Weiter unten liest Bielau der WHO und anderen Ahnungslosen und deren unromantischen Statistiken die Leviten: "Es kann jedoch kein einziger Mensch gefunden werden auf unserem weiten Erdkreis, der behaupten könne, er sei durch eine Impfung nicht krank geworden." Krankheiten wie Masern will er generell ein wenig den Schrecken nehmen. In einem Facebook-Posting vom 4. Dezember des Vorjahres orakelt Bielau: "Komplikationen gibt es nur, und wirklich nur, wenn die akuten Symptome, Fieber, usw. unterdrückt werden durch Unverständnis, also Angst und meist chemische Blockierung. Lassen wir, egal in welchem Alter, die Symptome sich entwickeln, begleiten wir die Kranken mit Aufmerksamkeit und Homöopathie (falls nötig), sind Komplikationen nie zu erwarten."

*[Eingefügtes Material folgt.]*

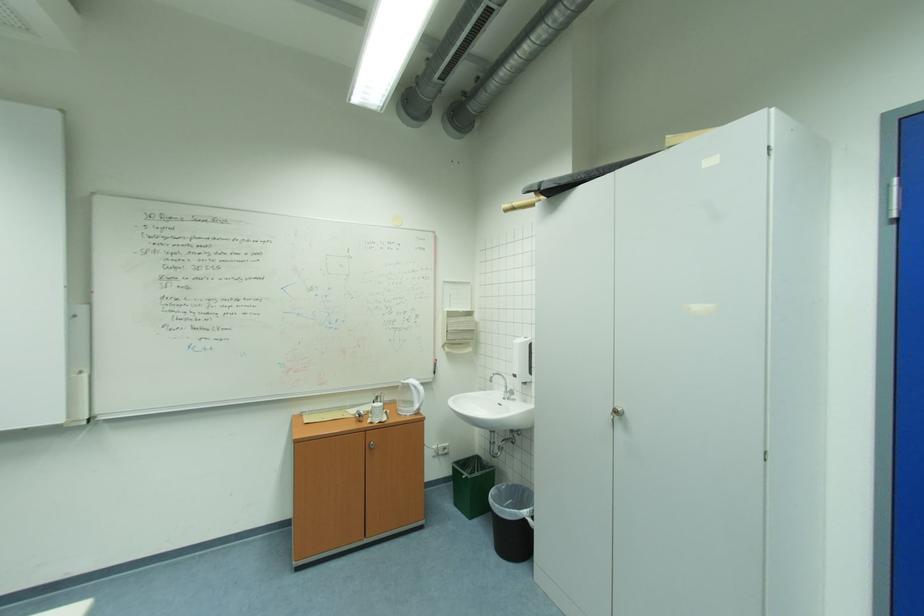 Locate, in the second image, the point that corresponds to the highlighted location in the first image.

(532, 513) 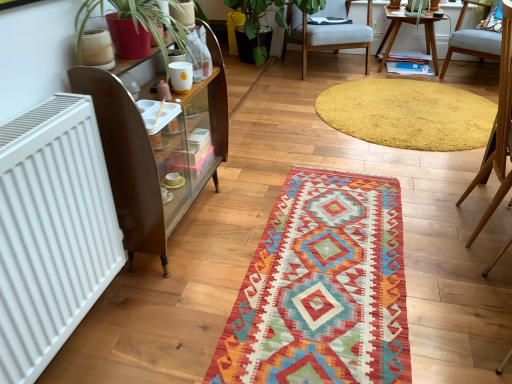 Where is `free point in front of brown wooden shelf at left`? This screenshot has height=384, width=512. free point in front of brown wooden shelf at left is located at coordinates (185, 297). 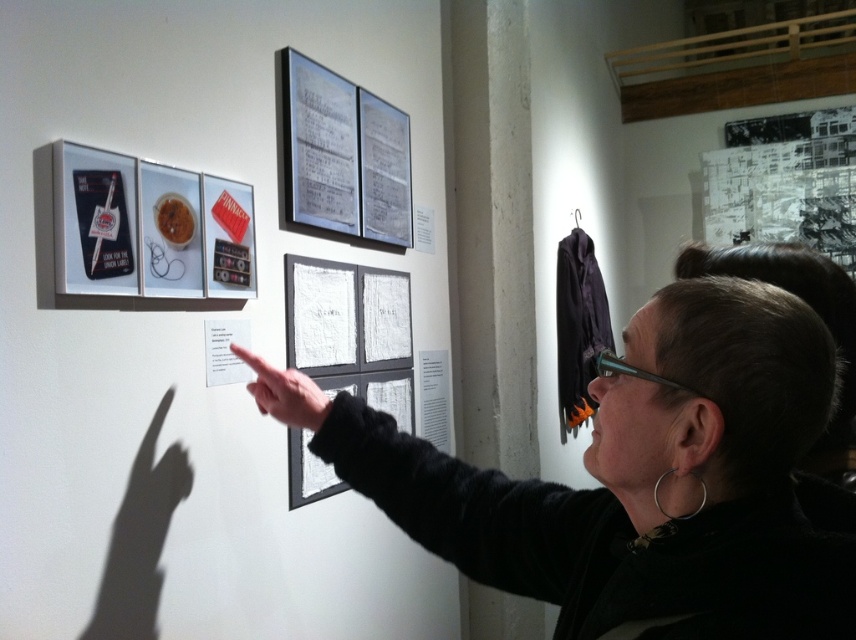 How far apart are black fabric at center and transparent plastic glasses at upper center?

black fabric at center is 9.94 inches away from transparent plastic glasses at upper center.

This screenshot has height=640, width=856. Describe the element at coordinates (635, 480) in the screenshot. I see `black fabric at center` at that location.

At what (x,y) coordinates should I click in order to perform the action: click on black fabric at center. Please return your answer as a coordinate pair (x, y). Image resolution: width=856 pixels, height=640 pixels. Looking at the image, I should click on (635, 480).

The width and height of the screenshot is (856, 640). Identify the location of black fabric at center. (635, 480).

Forderung nach einem Mindestmaß an Wissenschaftlichkeit

Christiane Körner ist ob solcher Aussagen fassungslos. Die Pharmazeutin ist Präsidentin des Vereins zur Förderung der Impfaufklärung und sagt: "Das sind Ansichten wie aus einer Zeit, zu der man die Erde noch als Scheibe gesehen hat." So etwas von einer akademisch ausgebildeten Person hören zu müssen, tue weh. Körner: "Nennen wir die Dinge beim Namen: Es ist ein Verbrechen gegenüber der eigenen Gesundheit und gegenüber der Gesundheit von ungeschützten Menschen, so gegen Impfungen zu agieren und letztlich den Herdenschutz zu unterminieren. Diese Verantwortungslosigkeit müssen Unschuldige, wie zum Beispiel Kleinkinder, ausbaden." Ihr Appell an die Politik: "Zumindest in Einrichtungen, die von öffentlicher Hand gefördert werden, muss bei Infoveranstaltungen zum Thema Impfen Wissenschaftlichkeit eingefordert werden."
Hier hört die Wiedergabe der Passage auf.